8-6-2011 Massachusetts:
The Supreme Judicial Court (“SJC”) issues a narrow, yet potentially sweeping ruling on Friday. In
John Doe v. Police Commissioner of Boston, the SJC found that a registered sex offender, regardless of level, cannot be summarily denied the ability to live in a nursing home without an individual finding that he poses some danger.
The ruling took aim at a law enacted in 2006 that barred all Level 3 offenders from going to a “long-term care facility.” The law infringed on an individual’s constitutionally protected right to travel and freedom to choose where they live. This law was particularly pernicious in that it took aim at a particularly powerless, infirm, and likely indigent population. For someone who required the assistance of a long-term facility, there are no alternatives.
The law also seems to try and protect from a perceived danger that is no danger at all.

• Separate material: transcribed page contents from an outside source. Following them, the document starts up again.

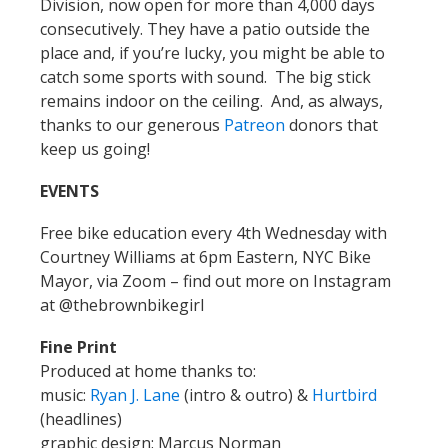
Division, now open for more than 4,000 days
consecutively. They have a patio outside the
place and, if you’re lucky, you might be able to
catch some sports with sound. The big stick
remains indoor on the ceiling. And, as always,
thanks to our generous
Patreon
donors that
keep us going!
EVENTS
Free bike education every 4th Wednesday with
Courtney Williams at 6pm Eastern, NYC Bike
Mayor, via Zoom – find out more on Instagram
at @thebrownbikegirl
Fine Print
Produced at home thanks to:
music:
Ryan J. Lane
(intro & outro) &
Hurtbird
(headlines)
graphic design: Marcus Norman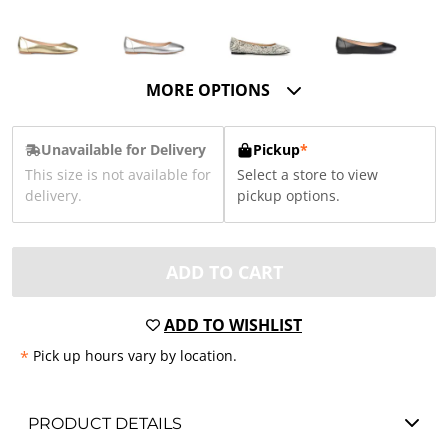
MORE OPTIONS
Unavailable for Delivery
Pickup
*
This size is not available for
Select a store to view
delivery.
pickup options.
ADD TO CART
ADD TO WISHLIST
*
Pick up hours vary by location.
PRODUCT DETAILS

There is no single scientific study or piece of evidence that shows sex offenders of any kind pose any different or heightened risk in a long-term care facility. Indeed, the plaintiff in this case, John Doe, had been living at this facility prior to, and during, the duration of this lawsuit. He was very ill and never posed a risk or danger to anyone. At the time of the decision, the Court noted his health had deteriorated significantly. Had he been unable to live at the facility, one wonders where he could have gone.
While the case technically applies to just this one plaintiff, its language seems to sweep much more broadly. It likely spells the end for municipal laws prohibiting sex offenders from living in their towns. It may even curtail the use of residency restrictions (i.e. prohibiting persons from living within a certain distance from schools), at least not unless there is an individual finding that such a restriction is necessary.